Kerry AshbyMNZM

Personal information
- Full name: Kerry Ayling Ashby
- Born: 4 September 1928 Devonport, New Zealand
- Died: 3 March 2015 (aged 86) Weymouth, New Zealand
- Spouse: Winifred Griffin
- Relative: Murray Ashby (brother)

Medal record
Men's rowing
Representing New Zealand
British Empire Games
| Silver medal – second place | 1950 Auckland | Eight |
| Silver medal – second place | 1954 Vancouver | Coxed four |

= Kerry Ashby =

New Zealand rower and rugby union footballer

Kerry Ayling Ashby (4 September 1928 – 3 March 2015) was a New Zealand rower.

==Early life and family==
Ashby was born in Devonport on Auckland's North Shore in 1928, the son of Catherine Adele (née Gozar) and Edward Ashby, and the older brother of Murray Ashby.

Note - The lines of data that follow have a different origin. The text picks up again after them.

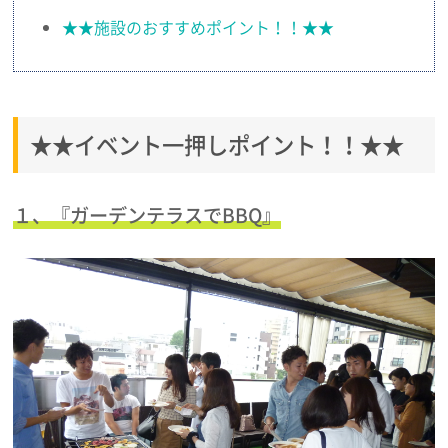
★★施設のおすすめポイント！！★★
★★イベント一押しポイント！！★★
１、『ガーデンテラスでBBQ』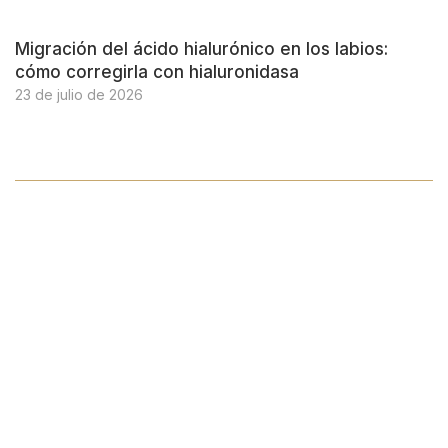
Migración del ácido hialurónico en los labios:
cómo corregirla con hialuronidasa
23 de julio de 2026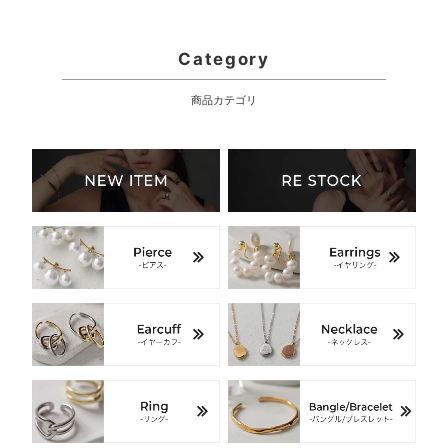
Category
商品カテゴリ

From 1943 to 1946 Ashby was educated at Mount Albert Grammar School, where he was a prefect, captain of the rowing team and member of the 1st XV rugby union team. He played senior club rugby for the Grammar Old Boys club.

He was married to swimmer Winifred Griffin.

==Rowing career==
Ashby rowed for the West End Rowing Club in Auckland, and won New Zealand national championship titles in the men's eights in 1949, 1951, 1952, 1953 and 1963, the men's coxed four in 1953 and the men's double sculls in 1956.

At the 1950 British Empire Games he won the silver medal as part of the men's eight alongside crew members Donald Adam, Murray Ashby, Bruce Culpan, Thomas Engel, Grahame Jarratt, Don Rowlands, Edwin Smith and Bill Tinnock. At the next British Empire and Commonwealth Games in Vancouver during 1954, he won another silver medal in the men's coxed four. He also competed in the men's coxed four at the 1952 Summer Olympic Games in Helsinki, but did not progress beyond the repechages.

He later coached the Mount Albert Grammar rowing squad from 1966 to 1978, and was the manager of the New Zealand rowing team at the 1976 Olympic Games in Montreal, where the New Zealand men's eight won bronze.

Ashby served a term as president of the New Zealand Rowing Association, and was made a life member of both the West End Rowing Club and Rowing New Zealand. In the 2001 Queen's Birthday Honours, he was appointed a Member of the New Zealand Order of Merit, for services to rowing.

Ashby died at his home in the south Auckland suburb of Weymouth in 2015.